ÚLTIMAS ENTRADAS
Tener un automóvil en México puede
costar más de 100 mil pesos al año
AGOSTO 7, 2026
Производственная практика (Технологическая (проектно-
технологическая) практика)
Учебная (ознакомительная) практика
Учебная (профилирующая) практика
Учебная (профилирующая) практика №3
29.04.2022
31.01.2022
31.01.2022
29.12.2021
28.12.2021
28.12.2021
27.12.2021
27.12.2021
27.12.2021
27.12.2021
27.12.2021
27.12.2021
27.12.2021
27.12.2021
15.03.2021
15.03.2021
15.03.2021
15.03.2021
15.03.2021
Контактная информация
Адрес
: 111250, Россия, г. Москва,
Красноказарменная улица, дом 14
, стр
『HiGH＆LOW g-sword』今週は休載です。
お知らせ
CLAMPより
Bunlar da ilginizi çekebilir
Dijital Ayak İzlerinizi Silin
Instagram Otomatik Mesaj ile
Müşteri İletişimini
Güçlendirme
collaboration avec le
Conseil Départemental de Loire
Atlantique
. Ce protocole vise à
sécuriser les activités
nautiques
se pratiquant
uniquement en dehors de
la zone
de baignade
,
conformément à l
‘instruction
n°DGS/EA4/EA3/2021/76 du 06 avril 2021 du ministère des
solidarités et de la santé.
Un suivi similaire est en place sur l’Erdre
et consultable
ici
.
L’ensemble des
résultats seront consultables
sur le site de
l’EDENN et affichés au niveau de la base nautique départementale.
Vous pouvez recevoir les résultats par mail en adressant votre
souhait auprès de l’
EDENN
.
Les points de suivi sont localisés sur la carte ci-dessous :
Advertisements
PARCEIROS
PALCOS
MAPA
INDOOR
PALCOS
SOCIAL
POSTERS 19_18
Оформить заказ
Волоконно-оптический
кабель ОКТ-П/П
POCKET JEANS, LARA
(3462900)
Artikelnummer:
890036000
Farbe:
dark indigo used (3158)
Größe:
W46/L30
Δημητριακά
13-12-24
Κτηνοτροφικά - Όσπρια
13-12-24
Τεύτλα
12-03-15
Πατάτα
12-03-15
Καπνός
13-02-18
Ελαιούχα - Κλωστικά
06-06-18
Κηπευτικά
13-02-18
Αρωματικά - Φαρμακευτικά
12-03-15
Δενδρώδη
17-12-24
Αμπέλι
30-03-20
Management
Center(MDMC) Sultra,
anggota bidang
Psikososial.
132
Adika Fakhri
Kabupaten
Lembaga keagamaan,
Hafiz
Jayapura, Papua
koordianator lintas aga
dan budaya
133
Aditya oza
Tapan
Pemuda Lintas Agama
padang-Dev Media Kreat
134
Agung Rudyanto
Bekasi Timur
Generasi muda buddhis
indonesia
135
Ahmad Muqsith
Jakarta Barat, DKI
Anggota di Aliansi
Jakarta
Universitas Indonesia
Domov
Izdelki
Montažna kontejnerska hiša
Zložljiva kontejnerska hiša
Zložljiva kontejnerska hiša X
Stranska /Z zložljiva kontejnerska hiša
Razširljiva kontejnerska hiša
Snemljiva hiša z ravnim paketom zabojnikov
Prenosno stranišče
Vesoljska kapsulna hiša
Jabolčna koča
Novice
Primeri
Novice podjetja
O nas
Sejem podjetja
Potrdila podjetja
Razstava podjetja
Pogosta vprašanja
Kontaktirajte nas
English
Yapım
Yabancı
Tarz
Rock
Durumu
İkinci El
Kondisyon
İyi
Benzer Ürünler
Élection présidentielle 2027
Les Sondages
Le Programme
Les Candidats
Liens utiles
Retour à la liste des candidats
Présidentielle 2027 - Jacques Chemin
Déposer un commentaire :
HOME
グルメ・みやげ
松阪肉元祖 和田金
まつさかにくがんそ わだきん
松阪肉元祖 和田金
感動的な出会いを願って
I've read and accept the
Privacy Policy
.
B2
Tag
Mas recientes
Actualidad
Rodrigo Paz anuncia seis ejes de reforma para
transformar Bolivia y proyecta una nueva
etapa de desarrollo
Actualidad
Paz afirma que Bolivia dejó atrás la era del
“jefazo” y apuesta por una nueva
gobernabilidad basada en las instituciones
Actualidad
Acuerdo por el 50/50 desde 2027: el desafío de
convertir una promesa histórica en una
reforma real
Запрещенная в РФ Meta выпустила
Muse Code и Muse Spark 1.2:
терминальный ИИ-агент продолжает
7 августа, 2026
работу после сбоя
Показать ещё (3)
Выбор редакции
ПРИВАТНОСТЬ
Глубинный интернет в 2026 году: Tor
******
▶ [Task goal]:
Retype each record. Keep every character as it is.

▶ [Exercise solution]:
ÚLTIMAS ENTRADAS
Tener un automóvil en México puede
costar más de 100 mil pesos al año
AGOSTO 7, 2026
Производственная практика (Технологическая (проектно-
технологическая) практика)
Учебная (ознакомительная) практика
Учебная (профилирующая) практика
Учебная (профилирующая) практика №3
29.04.2022
31.01.2022
31.01.2022
29.12.2021
28.12.2021
28.12.2021
27.12.2021
27.12.2021
27.12.2021
27.12.2021
27.12.2021
27.12.2021
27.12.2021
27.12.2021
15.03.2021
15.03.2021
15.03.2021
15.03.2021
15.03.2021
Контактная информация
Адрес
: 111250, Россия, г. Москва,
Красноказарменная улица, дом 14
, стр
『HiGH＆LOW g-sword』今週は休載です。
お知らせ
CLAMPより
Bunlar da ilginizi çekebilir
Dijital Ayak İzlerinizi Silin
Instagram Otomatik Mesaj ile
Müşteri İletişimini
Güçlendirme
collaboration avec le
Conseil Départemental de Loire
Atlantique
. Ce protocole vise à
sécuriser les activités
nautiques
se pratiquant
uniquement en dehors de
la zone
de baignade
,
conformément à l
‘instruction
n°DGS/EA4/EA3/2021/76 du 06 avril 2021 du ministère des
solidarités et de la santé.
Un suivi similaire est en place sur l’Erdre
et consultable
ici
.
L’ensemble des
résultats seront consultables
sur le site de
l’EDENN et affichés au niveau de la base nautique départementale.
Vous pouvez recevoir les résultats par mail en adressant votre
souhait auprès de l’
EDENN
.
Les points de suivi sont localisés sur la carte ci-dessous :
Advertisements
PARCEIROS
PALCOS
MAPA
INDOOR
PALCOS
SOCIAL
POSTERS 19_18
Оформить заказ
Волоконно-оптический
кабель ОКТ-П/П
POCKET JEANS, LARA
(3462900)
Artikelnummer:
890036000
Farbe:
dark indigo used (3158)
Größe:
W46/L30
Δημητριακά
13-12-24
Κτηνοτροφικά - Όσπρια
13-12-24
Τεύτλα
12-03-15
Πατάτα
12-03-15
Καπνός
13-02-18
Ελαιούχα - Κλωστικά
06-06-18
Κηπευτικά
13-02-18
Αρωματικά - Φαρμακευτικά
12-03-15
Δενδρώδη
17-12-24
Αμπέλι
30-03-20
Management
Center(MDMC) Sultra,
anggota bidang
Psikososial.
132
Adika Fakhri
Kabupaten
Lembaga keagamaan,
Hafiz
Jayapura, Papua
koordianator lintas aga
dan budaya
133
Aditya oza
Tapan
Pemuda Lintas Agama
padang-Dev Media Kreat
134
Agung Rudyanto
Bekasi Timur
Generasi muda buddhis
indonesia
135
Ahmad Muqsith
Jakarta Barat, DKI
Anggota di Aliansi
Jakarta
Universitas Indonesia
Domov
Izdelki
Montažna kontejnerska hiša
Zložljiva kontejnerska hiša
Zložljiva kontejnerska hiša X
Stranska /Z zložljiva kontejnerska hiša
Razširljiva kontejnerska hiša
Snemljiva hiša z ravnim paketom zabojnikov
Prenosno stranišče
Vesoljska kapsulna hiša
Jabolčna koča
Novice
Primeri
Novice podjetja
O nas
Sejem podjetja
Potrdila podjetja
Razstava podjetja
Pogosta vprašanja
Kontaktirajte nas
English
Yapım
Yabancı
Tarz
Rock
Durumu
İkinci El
Kondisyon
İyi
Benzer Ürünler
Élection présidentielle 2027
Les Sondages
Le Programme
Les Candidats
Liens utiles
Retour à la liste des candidats
Présidentielle 2027 - Jacques Chemin
Déposer un commentaire :
HOME
グルメ・みやげ
松阪肉元祖 和田金
まつさかにくがんそ わだきん
松阪肉元祖 和田金
感動的な出会いを願って
I've read and accept the
Privacy Policy
.
B2
Tag
Mas recientes
Actualidad
Rodrigo Paz anuncia seis ejes de reforma para
transformar Bolivia y proyecta una nueva
etapa de desarrollo
Actualidad
Paz afirma que Bolivia dejó atrás la era del
“jefazo” y apuesta por una nueva
gobernabilidad basada en las instituciones
Actualidad
Acuerdo por el 50/50 desde 2027: el desafío de
convertir una promesa histórica en una
reforma real
Запрещенная в РФ Meta выпустила
Muse Code и Muse Spark 1.2:
терминальный ИИ-агент продолжает
7 августа, 2026
работу после сбоя
Показать ещё (3)
Выбор редакции
ПРИВАТНОСТЬ
Глубинный интернет в 2026 году: Tor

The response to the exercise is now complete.